WHAT THE TASK REQUIRES
Write out again, exactly as they stand, the line that includes "QUIÉNES SOMOS" and all remaining lines of the entries.

(EXTRACTED RECORDS begins)

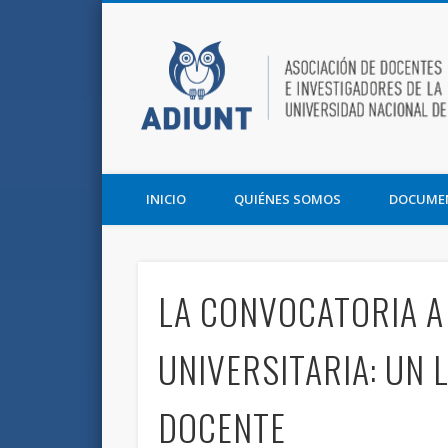
Facebook
Twitter
Vimeo
Asociación de Docentes e Investigadores de la UNT y la F
INICIO
QUIÉNES SOMOS
DOCUME
LA CONVOCATORIA A
UNIVERSITARIA: UN 
DOCENTE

(EXTRACTED RECORDS ends)

EXERCISE ANSWER
QUIÉNES SOMOS
DOCUME
LA CONVOCATORIA A
UNIVERSITARIA: UN 
DOCENTE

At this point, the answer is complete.